The copy has to match the data exactly and leave out every picture.

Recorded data

•••

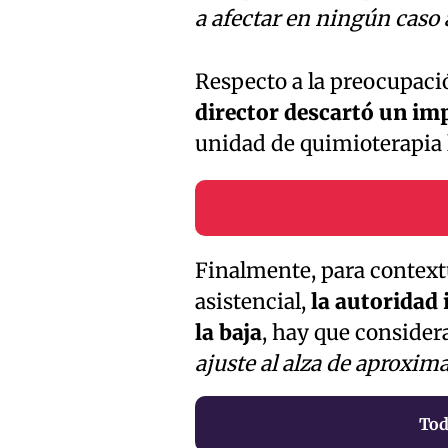
a afectar en ningún caso a
Respecto a la preocupació
director descartó un im
unidad de quimioterapia 
Finalmente, para contextu
asistencial,
la autoridad 
la baja
, hay que consider
ajuste al alza de aproxi
Tod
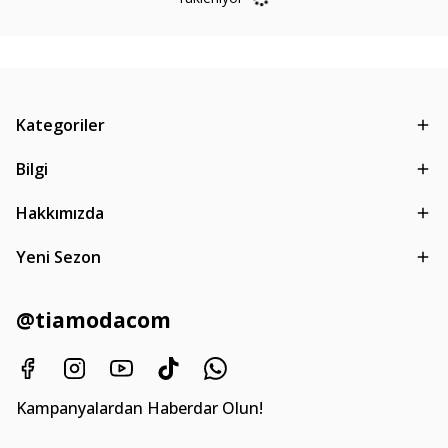
Kategoriler
Bilgi
Hakkımızda
Yeni Sezon
@tiamodacom
Kampanyalardan Haberdar Olun!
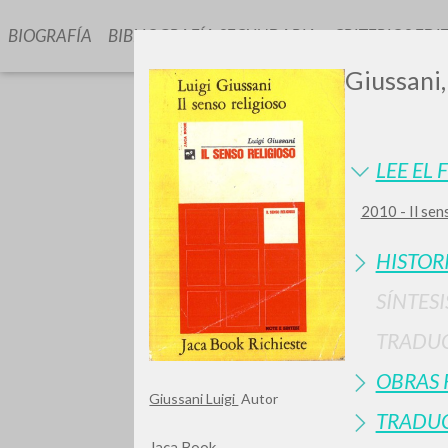
BIOGRAFÍA
BIBLIOGRAFÍA SECUNDARIA
CRITERIOS EDI
Giussani,
LEE EL 
2010 - Il sen
GIU
HISTOR
SÍNTESI
TRADU
OBRAS 
Giussani Luigi
Autor
TRADUC
Jaca Book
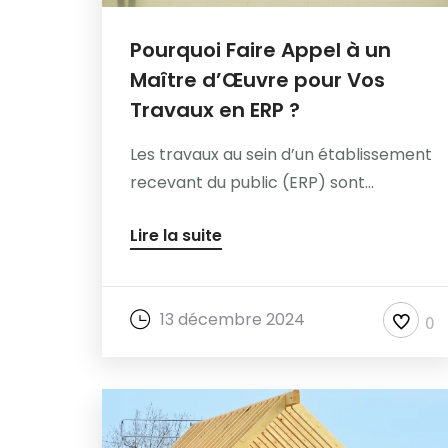
Pourquoi Faire Appel à un
Maître d’Œuvre pour Vos
Travaux en ERP ?
Les travaux au sein d’un établissement
recevant du public (ERP) sont...
Lire la suite
13 décembre 2024
0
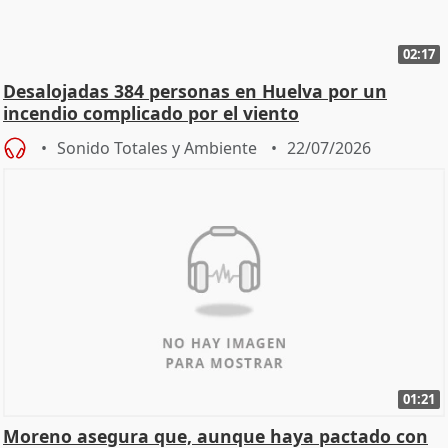
02:17
Desalojadas 384 personas en Huelva por un
incendio complicado por el viento
Sonido Totales y Ambiente
22/07/2026
01:21
Moreno asegura que, aunque haya pactado con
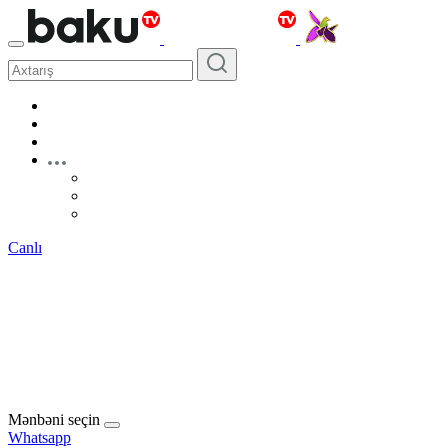
Canlı
Mənbəni seçin
Whatsapp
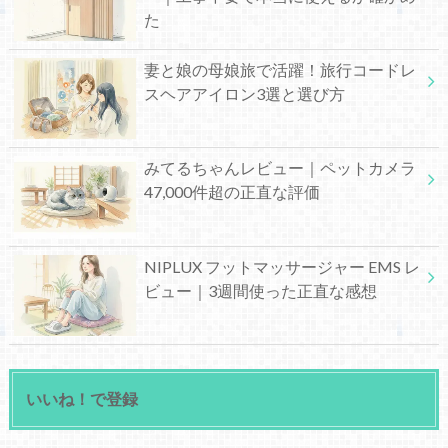
た
妻と娘の母娘旅で活躍！旅行コードレ
スヘアアイロン3選と選び方
みてるちゃんレビュー｜ペットカメラ
47,000件超の正直な評価
NIPLUX フットマッサージャー EMS レ
ビュー｜3週間使った正直な感想
いいね！で登録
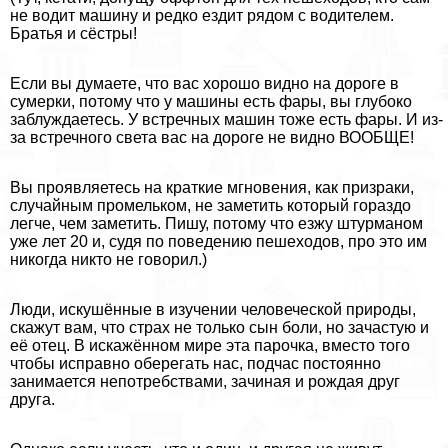
не водит машину и редко ездит рядом с водителем.
Братья и сёстры!
Если вы думаете, что вас хорошо видно на дороге в
сумерки, потому что у машины есть фары, вы глубоко
заблуждаетесь. У встречных машин тоже есть фары. И из-
за встречного света вас на дороге не видно ВООБЩЕ!
Вы проявляетесь на краткие мгновения, как призpaки,
случайным промельком, не заметить который гораздо
легче, чем заметить. Пишу, потому что езжу штурманом
уже лет 20 и, судя по поведению пешеходов, про это им
никогда никто не говорил.)
Люди, искушённые в изучении человеческой природы,
скажут вам, что страх не только сын боли, но зачастую и
её отец. В искажённом мире эта парочка, вместо того
чтобы исправно оберегать нас, подчас постоянно
занимается непотребствами, зачиная и рождая друг
друга.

•••

(FINISHED TASK):
a afectar en ningún caso a
Respecto a la preocupació
director descartó un im
unidad de quimioterapia 
Finalmente, para contextu
asistencial,
la autoridad 
la baja
, hay que consider
ajuste al alza de aproxi
Tod
Kategoriler
Bilgi
Hakkımızda
Yeni Sezon
@tiamodacom
Kampanyalardan Haberdar Olun!
BIOGRAFÍA
BIBLIOGRAFÍA SECUNDARIA
CRITERIOS EDI
Giussani,
LEE EL 
2010 - Il sen
GIU
HISTOR
SÍNTESI
TRADU
OBRAS 
Giussani Luigi
Autor
TRADUC
Jaca Book
Pourquoi Faire Appel à un
Maître d’Œuvre pour Vos
Travaux en ERP ?
Les travaux au sein d’un établissement
recevant du public (ERP) sont...
Lire la suite
13 décembre 2024
0
02:17
Desalojadas 384 personas en Huelva por un
incendio complicado por el viento
Sonido Totales y Ambiente
22/07/2026
01:21
Moreno asegura que, aunque haya pactado con
Canlı
Mənbəni seçin
Whatsapp
た
妻と娘の母娘旅で活躍！旅行コードレ
スヘアアイロン3選と選び方
みてるちゃんレビュー｜ペットカメラ
47,000件超の正直な評価
NIPLUX フットマッサージャー EMS レ
ビュー｜3週間使った正直な感想
いいね！で登録
не водит машину и редко ездит рядом с водителем.
Братья и сёстры!
Если вы думаете, что вас хорошо видно на дороге в
сумерки, потому что у машины есть фары, вы глубоко
заблуждаетесь. У встречных машин тоже есть фары. И из-
за встречного света вас на дороге не видно ВООБЩЕ!
Вы проявляетесь на краткие мгновения, как призpaки,
случайным промельком, не заметить который гораздо
легче, чем заметить. Пишу, потому что езжу штурманом
уже лет 20 и, судя по поведению пешеходов, про это им
никогда никто не говорил.)
Люди, искушённые в изучении человеческой природы,
скажут вам, что страх не только сын боли, но зачастую и
её отец. В искажённом мире эта парочка, вместо того
чтобы исправно оберегать нас, подчас постоянно
занимается непотребствами, зачиная и рождая друг
друга.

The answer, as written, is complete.